Career
His contributions to Cantonese opera significantly influenced Hong Kong"s reform and development of the genre beginning in the late 1930s. He also wrote the film scripts adapted from his own operas, directed the movies and at times acted in them himself. A few of his most famous works include Bird at Sunset (落霞孤騖 cantonese: laai6 haa4 gu1 mou6), Red Tears of an Aspen (白楊紅淚 baak6 joeng4 gung1 leoi6), Sweet Dreams (花都綺夢 faa1 dou1 ji2 mung6), and his last piece The Reincarnation of Lady Plum Blossom (再世紅梅記 zoi3 sai3 gung1 mui4 gei3).
Tang was born in Heilongjiang province, northeastern China.
Upon graduating from the Guangdong Sun Yat-sen Memorial Middle School, Tang reportedly attended the Shanghai Fine Arts School and also the Shanghai Baptist College.

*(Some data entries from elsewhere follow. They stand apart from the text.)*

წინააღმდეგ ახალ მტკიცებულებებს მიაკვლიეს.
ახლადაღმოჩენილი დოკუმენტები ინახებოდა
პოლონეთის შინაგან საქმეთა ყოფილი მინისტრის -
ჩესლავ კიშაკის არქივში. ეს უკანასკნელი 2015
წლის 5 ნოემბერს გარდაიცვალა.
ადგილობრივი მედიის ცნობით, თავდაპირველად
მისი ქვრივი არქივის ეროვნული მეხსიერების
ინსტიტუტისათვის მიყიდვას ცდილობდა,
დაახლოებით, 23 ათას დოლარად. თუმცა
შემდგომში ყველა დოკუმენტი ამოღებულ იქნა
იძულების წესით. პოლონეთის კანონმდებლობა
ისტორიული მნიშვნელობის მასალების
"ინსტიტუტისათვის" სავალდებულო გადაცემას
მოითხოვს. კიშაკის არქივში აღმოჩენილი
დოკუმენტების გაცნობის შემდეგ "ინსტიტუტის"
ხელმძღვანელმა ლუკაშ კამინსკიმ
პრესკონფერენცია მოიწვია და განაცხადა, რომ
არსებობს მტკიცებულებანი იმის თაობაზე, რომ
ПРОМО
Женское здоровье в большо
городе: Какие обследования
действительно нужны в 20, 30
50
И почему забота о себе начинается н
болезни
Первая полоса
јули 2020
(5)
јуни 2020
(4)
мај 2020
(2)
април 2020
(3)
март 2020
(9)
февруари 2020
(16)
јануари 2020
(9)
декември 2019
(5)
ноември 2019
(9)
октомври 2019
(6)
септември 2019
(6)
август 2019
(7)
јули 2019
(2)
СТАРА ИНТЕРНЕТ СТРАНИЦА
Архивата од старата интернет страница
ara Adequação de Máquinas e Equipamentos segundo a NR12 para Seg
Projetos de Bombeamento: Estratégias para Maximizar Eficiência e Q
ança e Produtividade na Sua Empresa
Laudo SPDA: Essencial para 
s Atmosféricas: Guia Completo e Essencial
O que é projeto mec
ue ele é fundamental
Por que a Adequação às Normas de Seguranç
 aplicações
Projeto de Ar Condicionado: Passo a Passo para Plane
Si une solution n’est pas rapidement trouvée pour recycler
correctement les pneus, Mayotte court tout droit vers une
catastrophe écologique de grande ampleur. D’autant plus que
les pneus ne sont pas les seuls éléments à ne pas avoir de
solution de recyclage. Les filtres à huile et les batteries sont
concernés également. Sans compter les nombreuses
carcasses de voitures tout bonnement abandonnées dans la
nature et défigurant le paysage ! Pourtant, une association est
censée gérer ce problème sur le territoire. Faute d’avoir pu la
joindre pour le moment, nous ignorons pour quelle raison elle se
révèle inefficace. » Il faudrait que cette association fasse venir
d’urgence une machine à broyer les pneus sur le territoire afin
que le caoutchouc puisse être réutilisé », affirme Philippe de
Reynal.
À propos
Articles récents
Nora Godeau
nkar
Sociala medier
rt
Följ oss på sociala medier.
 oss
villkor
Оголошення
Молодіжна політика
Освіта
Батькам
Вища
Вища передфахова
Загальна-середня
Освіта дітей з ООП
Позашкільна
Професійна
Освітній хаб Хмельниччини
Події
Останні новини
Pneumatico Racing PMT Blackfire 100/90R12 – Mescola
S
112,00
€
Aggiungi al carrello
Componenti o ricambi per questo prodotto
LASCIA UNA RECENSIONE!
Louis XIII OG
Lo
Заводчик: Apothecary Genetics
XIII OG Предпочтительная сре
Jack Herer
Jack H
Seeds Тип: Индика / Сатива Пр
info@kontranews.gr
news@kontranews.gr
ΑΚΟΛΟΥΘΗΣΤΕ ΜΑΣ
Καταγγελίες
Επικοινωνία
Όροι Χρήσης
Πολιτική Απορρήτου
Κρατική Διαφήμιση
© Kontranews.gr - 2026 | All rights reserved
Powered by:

Tang worked as a copyist and assistant to Fung Chi-fen (馮志芬) and Nam Hoi Sup-sam Long (南海十三郎), two famous writers for the troupe.
With the encouragement of Sit Kok Sin, Tang began his career as a playwright in 1938 with his first opera The Consoling Lotus of Jiangcheng (江城解語花 gong1 sing4 gaai2 jyu5 faa1). Throughout the next twenty years Tang wrote a total of 446 opera scripts, while 80 of those were adapted to movies.
He also directed nine films himself, and acted in four of them.